Wednesday, April 6, 2011

Vagina Wins! (Kind Of)

Nearly a decade after performances were banned, the controversial Vagina Monologues will be performed at Gonzaga — but you’re not invited.

Daniel Walters
Gonzaga students rehearse The Vagina Monologues last weekend. [Photo: Young Kwak]
Gonzaga students rehearse The Vagina Monologues last weekend. [Photo: Young Kwak]
Gonzaga students rehearse The Vagina Monologues last weekend. [Photo: Young Kwak]

Fourteen Gonzaga University students let out orgasmic moans — literally, moans cataloging the varying female reactions to sexual pleasure. Each is followed by laughter.

“I’m so moved by you,” student director Diana Mallon says, grinning at her cast. “I’m so excited that together we’re going to make Gonzaga history in eight days.”

The students are running one of the final rehearsals for their upcoming performance of The Vagina Monologues. For the past 10 years, this play has been banned on Gonzaga’s campus.

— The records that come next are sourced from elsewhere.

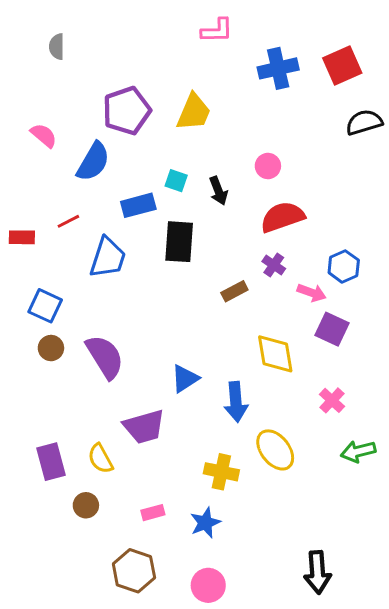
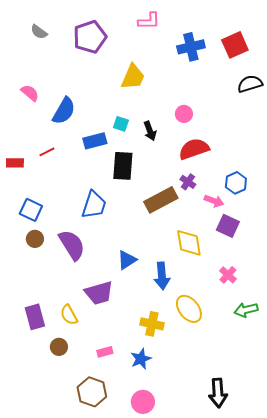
gray semicircle: (57, 47) -> (39, 32), turned -54
purple pentagon: (127, 111) -> (90, 37), moved
blue trapezoid: (108, 258) -> (94, 205), moved
brown rectangle: (234, 291) -> (161, 200), size x1.8

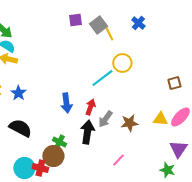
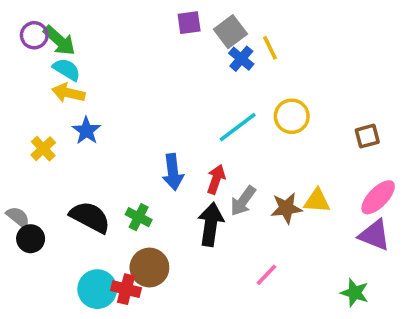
blue cross: (138, 23) -> (241, 59), moved
yellow line: (109, 34) -> (270, 48), moved
yellow circle: (122, 63) -> (292, 116), moved
blue star: (18, 93) -> (86, 131), moved
yellow triangle: (160, 119) -> (317, 201), moved
green cross: (59, 142) -> (139, 217), moved
purple triangle: (178, 149) -> (374, 235), moved, turned -42

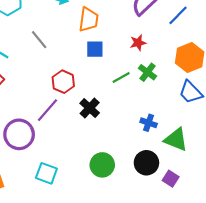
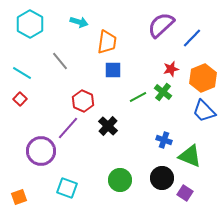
red star: (138, 43) -> (171, 69), moved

Krista Benson remembers seeing the performance at Eastern Washington University in 2002. Then a student at Gonzaga, Benson became inspired to bring the production to her school. She hoped it would spark a dialogue about the “epidemic of sexual assault” on the Gonzaga campus. In fact, it sparked nearly a year of controversy that spread city-wide.

“We were encouraged off the record to not talk to the press,” Benson, who now works at EWU, says. But it came out anyway. News of Gonzaga blacklisting the play hit the Spokesman-Review and the Seattle Times. The public roared with both support and condemnation for Monologues. Angry posters and harassing phone calls resulted in a security escort for Benson. She met more than 50 times with the administration, but in the end, President Father Robert Spitzer vetoed the performance, saying it conflicted with the school’s Catholic values. 

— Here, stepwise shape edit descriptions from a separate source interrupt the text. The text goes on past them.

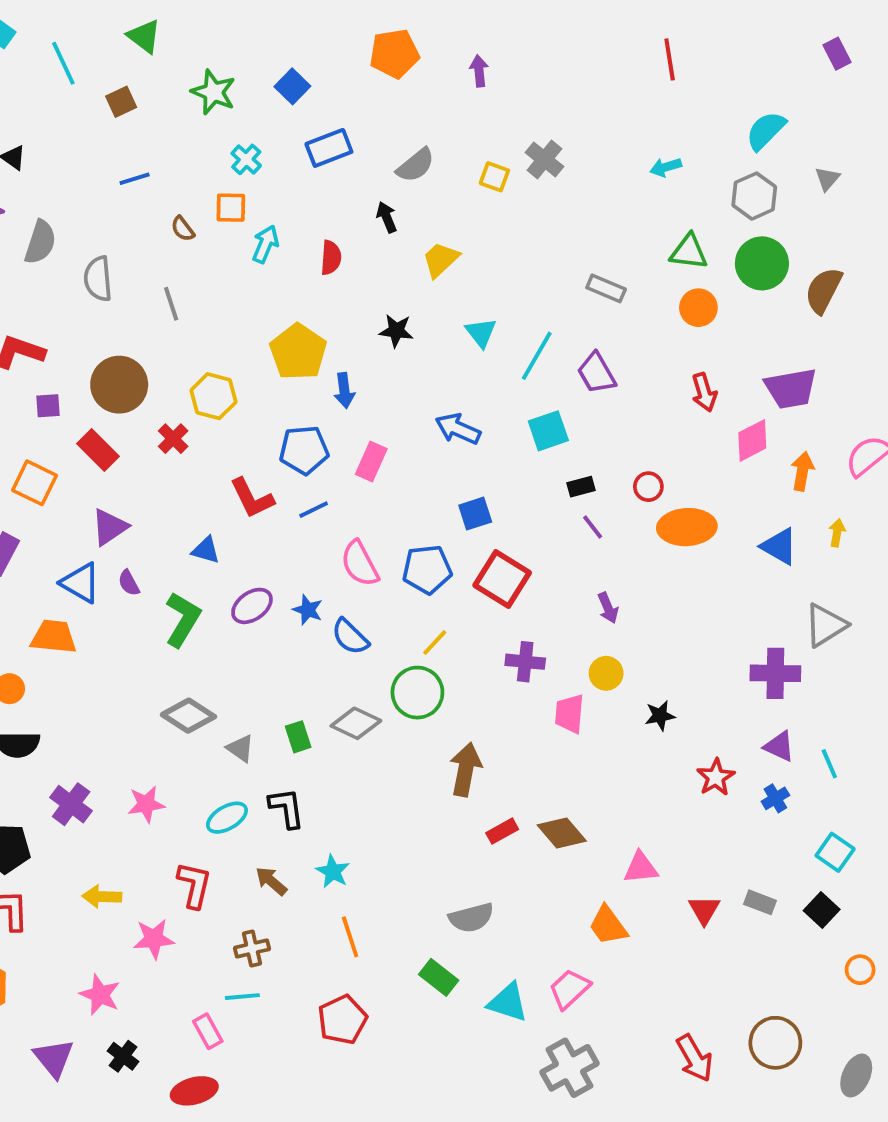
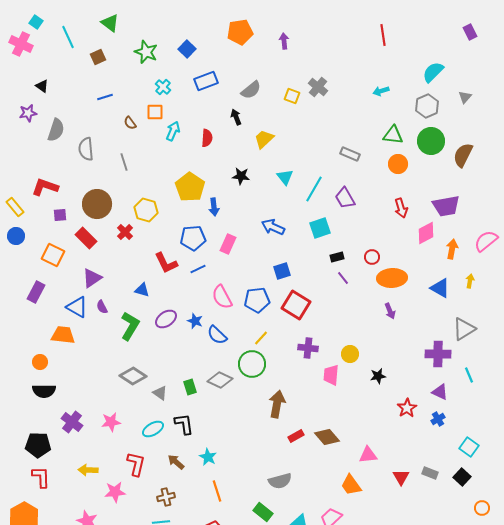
purple arrow: (608, 608) -> (390, 311), moved
cyan line: (829, 764) -> (469, 375), moved

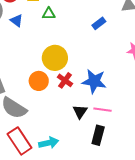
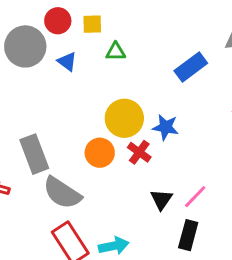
blue rectangle: (99, 23) -> (191, 67), size x1.5
blue star: (94, 81) -> (166, 127), moved, size x0.7
pink line: (102, 110) -> (195, 197), turned -54

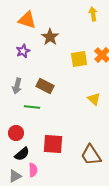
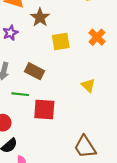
yellow square: (79, 59) -> (61, 42), moved
red square: (53, 144) -> (44, 110), moved

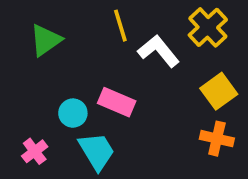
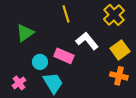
green triangle: (46, 40) -> (25, 33), moved
white L-shape: (159, 51) -> (87, 41), moved

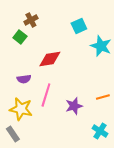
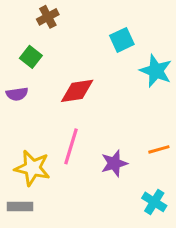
brown cross: (31, 20) -> (48, 17), moved
purple semicircle: (24, 79) -> (17, 94), moved
gray rectangle: (13, 134) -> (20, 207), turned -56

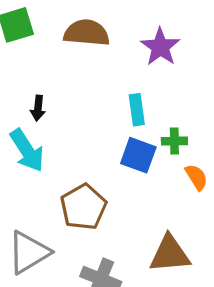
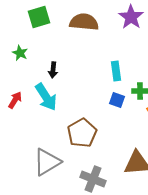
purple star: (160, 47) -> (131, 17), moved
blue square: (138, 155) -> (117, 100), size x0.7

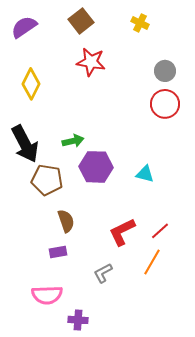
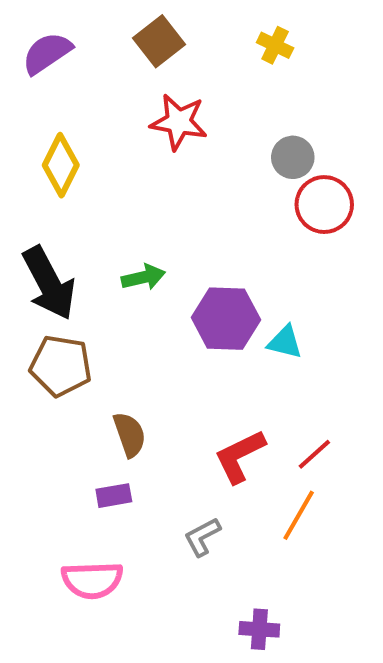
gray circle: (165, 71) -> (293, 157), moved
purple hexagon: (96, 167) -> (226, 319), moved
brown pentagon: (47, 180) -> (61, 366), moved
purple cross: (78, 320) -> (259, 629), moved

The Vagina Monologues remains controversial. Call it crass, call it crude, call it refreshingly frank, the play — its monologues spanning rape, abuse, misogyny, lesbianism, profanity, anatomy and sexual fantasies — is intentionally in your face. Catholic colleges across the country have opposed it.

Controversy has its advantages, of course. Benson says she and her fellow students moved the performance off-campus — to a facility paid for by Gonzaga — and the show sold out in less than 15 minutes.

Last year, with Spitzer retired and interim president Thayne McCulloh at the helm, the cycle repeated. A troupe of students, including Mallon, angled to perform the Monologues on campus. Again, they were denied. Again, they protested. Again, the show was held off-campus.

“The protest culture of the spring semester was incredibly empowering,” Mallon says. “It was this sense [that] because we were told we couldn’t talk about that, people started talking about that. We can talk about vaginas, we can talk about sexual violence. People were coming out of the closet like crazy.”

But this year, the story’s different. This weekend, The Vagina Monologues will be performed on Gonzaga’s campus, which raises the question: Why did Gonzaga change its policy?

It didn’t, says Academic Vice-President Patricia Killen. “The policy of the university of not doing a public performance remains in place,” Killen says. Unlike many on-campus events, the general public is not invited to the performance. Student IDs will be checked at the door. The show can’t be advertised off-campus.

The compromise, however, has given critics on both sides ammunition.

Anonymous comments pepper the college newspaper’s website: “The Jesuits have betrayed their Catholic Faith, and God help them for leading our youth into evil!” and “When Satan fails to do his work he sends a woman.”

Mallon says she’s received her first anonymous nasty email, and Catholic news sites have picked up the story, too.

“The Monologues say lesbian activity is all that, masturbation is cool, and sex is all about you feeling good,” a post at the Catholic blog Creative Minority Report reads. “You know, Jesus was all about the pleasure principle.”

Hearing that the play’s not open to the public, Benson lets out a laugh over the phone. “I’m completely unsurprised,” she says. “That’s exactly the kind of prevaricating crap that keeps them from moving forward.”